WORK ITEM:
Look for the line containing "Segment this screenshot: for" in the listing below. Retype that line and every subsequent line through the last one, and only those.

------------------------------------------------

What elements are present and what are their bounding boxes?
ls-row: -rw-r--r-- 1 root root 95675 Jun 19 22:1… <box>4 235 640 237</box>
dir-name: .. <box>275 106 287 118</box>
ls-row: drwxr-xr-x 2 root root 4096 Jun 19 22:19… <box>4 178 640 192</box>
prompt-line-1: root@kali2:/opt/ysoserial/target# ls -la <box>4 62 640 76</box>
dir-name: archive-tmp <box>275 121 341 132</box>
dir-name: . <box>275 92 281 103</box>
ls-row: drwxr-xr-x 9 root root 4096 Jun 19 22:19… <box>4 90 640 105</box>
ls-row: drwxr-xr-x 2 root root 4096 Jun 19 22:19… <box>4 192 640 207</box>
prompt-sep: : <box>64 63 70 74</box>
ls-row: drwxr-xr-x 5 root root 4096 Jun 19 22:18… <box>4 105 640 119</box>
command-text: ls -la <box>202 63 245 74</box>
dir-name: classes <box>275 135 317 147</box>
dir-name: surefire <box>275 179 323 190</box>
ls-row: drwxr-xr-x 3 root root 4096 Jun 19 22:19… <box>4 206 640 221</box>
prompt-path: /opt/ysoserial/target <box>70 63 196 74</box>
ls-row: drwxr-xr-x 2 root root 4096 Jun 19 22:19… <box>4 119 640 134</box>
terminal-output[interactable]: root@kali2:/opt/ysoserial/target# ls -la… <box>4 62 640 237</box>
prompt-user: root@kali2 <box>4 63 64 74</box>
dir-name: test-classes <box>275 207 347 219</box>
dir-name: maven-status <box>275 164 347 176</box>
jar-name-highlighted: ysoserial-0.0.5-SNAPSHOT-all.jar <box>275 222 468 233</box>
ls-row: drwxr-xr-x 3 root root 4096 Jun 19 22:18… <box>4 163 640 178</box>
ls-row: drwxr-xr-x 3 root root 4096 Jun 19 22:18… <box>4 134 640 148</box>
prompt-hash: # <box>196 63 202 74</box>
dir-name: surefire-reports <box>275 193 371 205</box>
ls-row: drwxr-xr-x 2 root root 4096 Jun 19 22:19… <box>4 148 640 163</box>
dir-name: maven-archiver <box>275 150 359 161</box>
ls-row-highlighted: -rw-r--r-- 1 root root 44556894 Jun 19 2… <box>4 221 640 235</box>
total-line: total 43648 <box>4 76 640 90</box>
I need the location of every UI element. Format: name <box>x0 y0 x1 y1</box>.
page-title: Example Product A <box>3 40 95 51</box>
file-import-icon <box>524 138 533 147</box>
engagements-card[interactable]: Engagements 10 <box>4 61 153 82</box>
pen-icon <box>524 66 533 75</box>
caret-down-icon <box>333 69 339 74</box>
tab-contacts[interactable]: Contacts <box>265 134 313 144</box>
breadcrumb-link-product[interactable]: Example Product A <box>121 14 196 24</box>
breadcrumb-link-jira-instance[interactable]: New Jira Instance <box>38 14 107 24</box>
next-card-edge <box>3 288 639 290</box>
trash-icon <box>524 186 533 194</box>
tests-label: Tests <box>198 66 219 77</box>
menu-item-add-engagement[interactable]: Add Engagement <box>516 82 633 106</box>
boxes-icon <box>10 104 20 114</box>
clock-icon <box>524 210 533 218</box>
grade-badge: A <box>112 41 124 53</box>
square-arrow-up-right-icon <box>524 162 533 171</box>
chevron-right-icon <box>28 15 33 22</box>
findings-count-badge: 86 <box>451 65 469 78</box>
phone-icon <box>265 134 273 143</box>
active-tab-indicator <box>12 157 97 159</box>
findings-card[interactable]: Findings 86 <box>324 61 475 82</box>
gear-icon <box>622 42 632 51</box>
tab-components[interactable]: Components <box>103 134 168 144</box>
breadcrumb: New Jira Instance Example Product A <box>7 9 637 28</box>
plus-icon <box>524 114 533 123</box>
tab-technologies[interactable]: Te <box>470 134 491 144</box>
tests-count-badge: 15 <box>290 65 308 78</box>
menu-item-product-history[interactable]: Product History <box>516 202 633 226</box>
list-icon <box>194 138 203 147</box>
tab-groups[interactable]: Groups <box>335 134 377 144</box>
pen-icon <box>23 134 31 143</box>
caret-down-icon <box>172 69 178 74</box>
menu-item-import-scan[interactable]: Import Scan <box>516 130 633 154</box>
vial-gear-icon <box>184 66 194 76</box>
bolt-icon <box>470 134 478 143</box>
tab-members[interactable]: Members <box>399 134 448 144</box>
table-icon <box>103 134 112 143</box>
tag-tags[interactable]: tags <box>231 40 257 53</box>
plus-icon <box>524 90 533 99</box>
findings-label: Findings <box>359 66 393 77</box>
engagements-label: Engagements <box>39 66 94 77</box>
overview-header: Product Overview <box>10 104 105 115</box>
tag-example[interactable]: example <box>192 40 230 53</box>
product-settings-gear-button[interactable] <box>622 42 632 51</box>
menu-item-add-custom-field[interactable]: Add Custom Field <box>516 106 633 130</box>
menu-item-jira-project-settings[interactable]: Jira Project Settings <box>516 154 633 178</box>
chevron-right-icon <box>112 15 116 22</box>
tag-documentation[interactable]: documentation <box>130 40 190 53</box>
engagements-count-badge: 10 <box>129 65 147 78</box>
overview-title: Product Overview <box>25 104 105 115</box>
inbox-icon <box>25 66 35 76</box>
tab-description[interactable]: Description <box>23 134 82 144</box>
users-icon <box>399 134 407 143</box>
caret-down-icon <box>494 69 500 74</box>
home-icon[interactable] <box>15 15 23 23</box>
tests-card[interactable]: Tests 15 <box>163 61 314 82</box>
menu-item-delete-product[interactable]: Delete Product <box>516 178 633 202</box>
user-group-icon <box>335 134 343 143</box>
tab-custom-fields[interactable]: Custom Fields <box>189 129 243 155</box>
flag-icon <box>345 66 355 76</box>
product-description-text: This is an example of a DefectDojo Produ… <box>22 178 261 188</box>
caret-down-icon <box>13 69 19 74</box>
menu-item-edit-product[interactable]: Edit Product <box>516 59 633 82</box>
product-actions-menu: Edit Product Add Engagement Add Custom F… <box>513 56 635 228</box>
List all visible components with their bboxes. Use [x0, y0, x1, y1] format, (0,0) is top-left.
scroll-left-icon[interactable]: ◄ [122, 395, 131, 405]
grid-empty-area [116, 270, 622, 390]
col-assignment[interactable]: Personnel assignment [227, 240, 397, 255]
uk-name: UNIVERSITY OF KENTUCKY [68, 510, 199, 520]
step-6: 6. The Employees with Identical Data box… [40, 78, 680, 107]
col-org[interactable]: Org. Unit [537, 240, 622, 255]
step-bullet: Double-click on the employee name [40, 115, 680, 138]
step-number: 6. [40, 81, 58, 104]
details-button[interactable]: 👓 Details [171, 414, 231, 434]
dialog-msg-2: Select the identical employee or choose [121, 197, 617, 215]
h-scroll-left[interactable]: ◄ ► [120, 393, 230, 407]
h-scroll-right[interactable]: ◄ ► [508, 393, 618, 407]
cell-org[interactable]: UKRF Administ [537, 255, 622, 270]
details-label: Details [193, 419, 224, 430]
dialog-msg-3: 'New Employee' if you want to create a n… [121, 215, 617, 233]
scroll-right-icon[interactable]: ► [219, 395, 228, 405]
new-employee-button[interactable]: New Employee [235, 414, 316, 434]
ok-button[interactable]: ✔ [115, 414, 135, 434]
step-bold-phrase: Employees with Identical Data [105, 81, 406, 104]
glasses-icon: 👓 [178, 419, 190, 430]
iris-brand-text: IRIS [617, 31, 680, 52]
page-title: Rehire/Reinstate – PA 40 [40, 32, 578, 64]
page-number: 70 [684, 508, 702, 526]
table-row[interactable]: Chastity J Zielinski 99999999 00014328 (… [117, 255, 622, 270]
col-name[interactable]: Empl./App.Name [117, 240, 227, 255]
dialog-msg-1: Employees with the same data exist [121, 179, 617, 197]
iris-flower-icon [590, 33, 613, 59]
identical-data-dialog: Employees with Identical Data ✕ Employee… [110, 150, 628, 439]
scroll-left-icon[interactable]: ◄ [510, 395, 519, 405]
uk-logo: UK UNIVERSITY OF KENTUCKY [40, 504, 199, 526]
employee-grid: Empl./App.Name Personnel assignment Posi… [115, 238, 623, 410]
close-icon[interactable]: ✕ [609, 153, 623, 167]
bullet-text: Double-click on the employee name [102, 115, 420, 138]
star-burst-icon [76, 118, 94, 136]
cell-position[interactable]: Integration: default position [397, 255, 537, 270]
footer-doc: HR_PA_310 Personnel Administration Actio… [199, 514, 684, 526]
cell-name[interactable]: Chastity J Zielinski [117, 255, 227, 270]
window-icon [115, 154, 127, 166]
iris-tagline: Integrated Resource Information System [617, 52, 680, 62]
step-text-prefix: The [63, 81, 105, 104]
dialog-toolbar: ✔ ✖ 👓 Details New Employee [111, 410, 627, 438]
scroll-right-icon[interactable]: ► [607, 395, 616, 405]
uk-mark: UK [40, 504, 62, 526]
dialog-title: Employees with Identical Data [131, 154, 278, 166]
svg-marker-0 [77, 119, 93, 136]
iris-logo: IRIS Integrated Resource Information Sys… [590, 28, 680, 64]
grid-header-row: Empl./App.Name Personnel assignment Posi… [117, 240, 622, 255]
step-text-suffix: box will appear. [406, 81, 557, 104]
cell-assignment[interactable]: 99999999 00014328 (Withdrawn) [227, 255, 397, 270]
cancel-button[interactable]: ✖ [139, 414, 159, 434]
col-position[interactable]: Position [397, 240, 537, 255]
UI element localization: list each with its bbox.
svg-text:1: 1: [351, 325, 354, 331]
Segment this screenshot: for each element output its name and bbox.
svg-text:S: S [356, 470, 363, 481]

------------------------------------------------

EXPECTED ANSWER:
Segment this screenshot: for each element output its name and bbox.
svg-text:S: S [356, 470, 363, 481]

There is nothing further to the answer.